Apollo Fundraising Tempo
Apollo broadly cuts its investment management into three buckets driven by expected returns. Yield, Hybrid, and Equity. Today Apollo announced that that it closed its second Hybrid Value fund at $4.8B, roughly 40% larger than its prior fund 1 vintage at $3.3B which closed in 2019. I would love to know how large Athene’s commitment to the fund was relative its prior commitment.
After the Epstein drama, there is a lingering shadow over how fundraising for its flagship $25B private equity vehicle will go. An investor I spoke to last week had demonstrable timidity regarding certainty of the $25B upcoming fundraise. This is counter to management commentary so I find it interesting.
While a solid Hybrid Value fundraise isn’t indicative of a solid upcoming flagship PE fundraise, it doesn’t hurt.
Disclosure: I own shares of Apollo Global, this is not investment advice, do your own work.
Pacific Current Valuation
Following up on yesterday’s thoughts, I took a look at the numbers underlying past / future performance for Pacific Current. It doesn’t seem incredibly compelling without getting more comfortable about how this business will grow over the next five years beyond the initial bump that gets it to ~10x earnings by FY23 (Aussie fiscal year).

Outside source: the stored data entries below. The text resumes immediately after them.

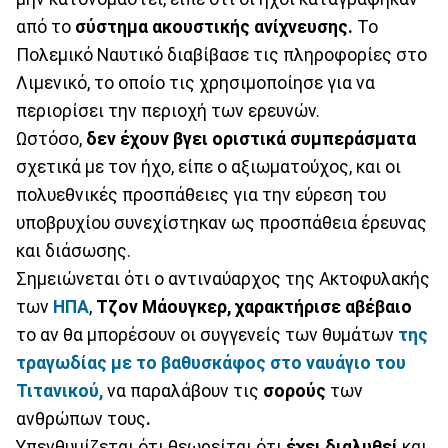
από το
σύστημα
ακουστικής ανίχνευσης.
Το
Πολεμικό Ναυτικό διαβίβασε τις πληροφορίες στο
Λιμενικό, το οποίο τις χρησιμοποίησε για να
περιορίσει την περιοχή των ερευνών.
Ωστόσο,
δεν έχουν βγει οριστικά συμπεράσματα
σχετικά με τον ήχο, είπε ο αξιωματούχος, και οι
πολυεθνικές προσπάθειες για την εύρεση του
υποβρυχίου συνεχίστηκαν ως προσπάθεια έρευνας
και διάσωσης.
Σημειώνεται ότι ο αντιναύαρχος της Ακτοφυλακής
των
ΗΠΑ
,
Τζον Μάουγκερ, χαρακτήρισε αβέβαιο
το αν θα μπορέσουν οι συγγενείς των θυμάτων
της
τραγωδίας με το βαθυσκάφος στο ναυάγιο του
Τιτανικού,
να παραλάβουν τις
σορούς
των
ανθρώπων τους
.
Υπενθυμίζεται ότι θεωρείται ότι
έχει
διαλυθεί
και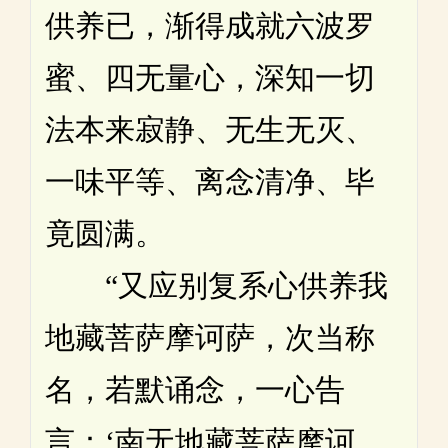
供养已，渐得成就六波罗
蜜、四无量心，深知一切
法本来寂静、无生无灭、
一味平等、离念清净、毕
竟圆满。
“又应别复系心供养我
地藏菩萨摩诃萨，次当称
名，若默诵念，一心告
言：‘南无地藏菩萨摩诃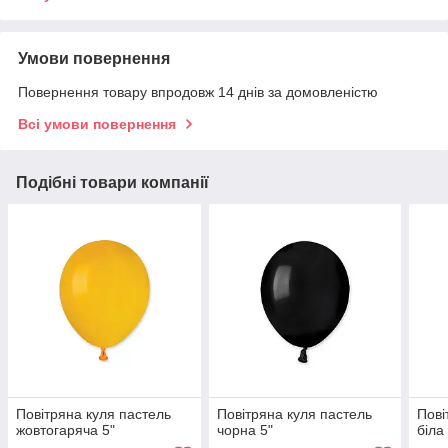
Умови повернення
Повернення товару впродовж 14 днів за домовленістю
Всі умови повернення
Подібні товари компанії
Повітряна куля пастель
Повітряна куля пастель
Пові
жовтогаряча 5"
чорна 5"
біла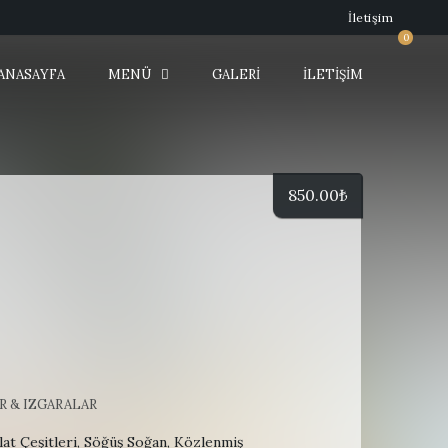
İletişim
0
ANASAYFA
MENÜ
GALERI
İLETIŞIM
850.00
₺
R & IZGARALAR
alat Çeşitleri, Söğüş Soğan, Közlenmiş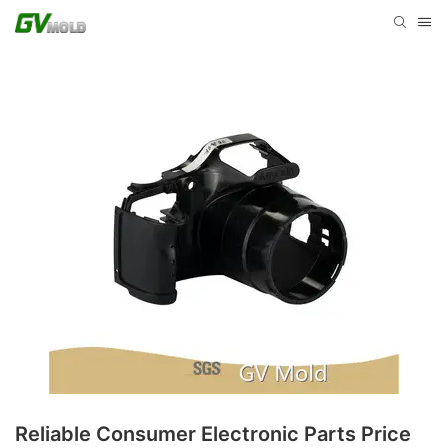
Reliable Consumer Electronic Parts Price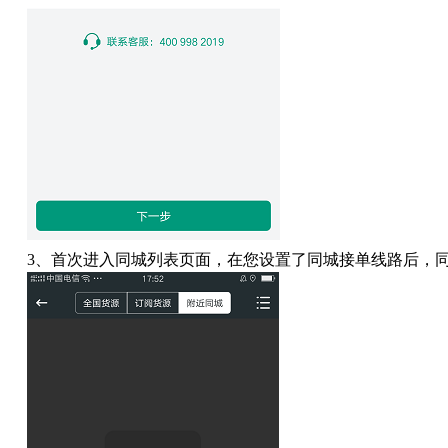
3
、首次进入同城列表页面，
在您设置了同城接单线路后，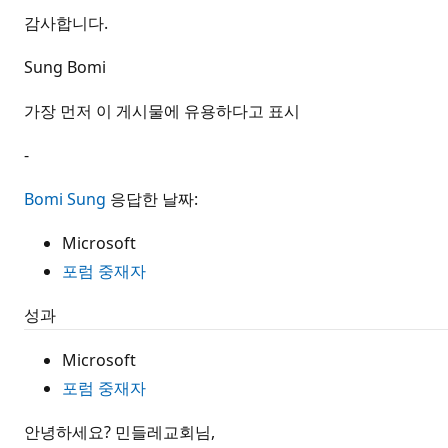
감사합니다.
Sung Bomi
가장 먼저 이 게시물에 유용하다고 표시
-
Bomi Sung
응답한 날짜:
Microsoft
포럼 중재자
성과
Microsoft
포럼 중재자
안녕하세요? 민들레교회님,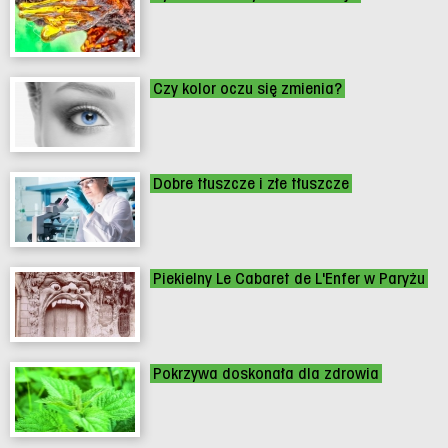
Czy kolor oczu się zmienia?
Dobre tłuszcze i złe tłuszcze
Piekielny Le Cabaret de L'Enfer w Paryżu
Pokrzywa doskonała dla zdrowia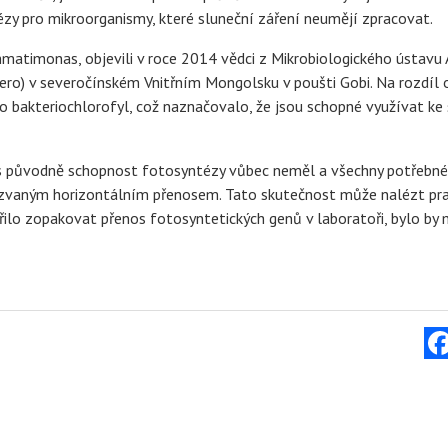
zy pro mikroorganismy, které sluneční záření neumějí zpracovat.
atimonas, objevili v roce 2014 vědci z Mikrobiologického ústavu
jezero) v severočínském Vnitřním Mongolsku v poušti Gobi. Na rozdíl 
 bakteriochlorofyl, což naznačovalo, že jsou schopné využívat k
s původně schopnost fotosyntézy vůbec neměl a všechny potřebné
akzvaným horizontálním přenosem. Tato skutečnost může nalézt pra
odařilo zopakovat přenos fotosyntetických genů v laboratoři, bylo by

What could make this more interesting is:
- If there is high confidence on the major portfolio components’ growth over the next 5 years
- If they take leverage from 0 –> 2x and acquire a high quality business at a low multiple
- If they can raise a sizable 3rd party fund, changing the business model of the company
I plan to reach out to the company to learn a bit more about them.
Disclosure: I don’t own shares of PAX.AX, but may buy shares at any time. This isn’t investment advice, do your own work.
Pacific Current Group
I previously wrote about coming across Pacific Current but placed it on the back burner to keep an eye on.
In checking in on it, a couple things stood out:
- They made an acquisition (Banner Oak) with proceeds from the IPO of GQG Partners
- Banner Oak contribution in ’22 should be 25% of ’21 pre-tax profit
- GQG Partners will contribute equal profit after IPO due to higher payout
- Overall profit should be up materially with Banner Oak contribution and potential growth of existing investments
- Optionality exists with respect to (1) taking out a debt facility to fund future investments at a max 2x debt / EBITDA ratio and (2) potentially raising a fund to bring in outside capital
Overall, the valuation of the business is low for the existing core but one gets diluted with a higher multiple GQG public stock stake. I’m still working through it, but hope to get to a more firm view of the business.
Disclosure: I don’t own any shares in PAX.AX but may buy at any time. Not investment advice, do your own work.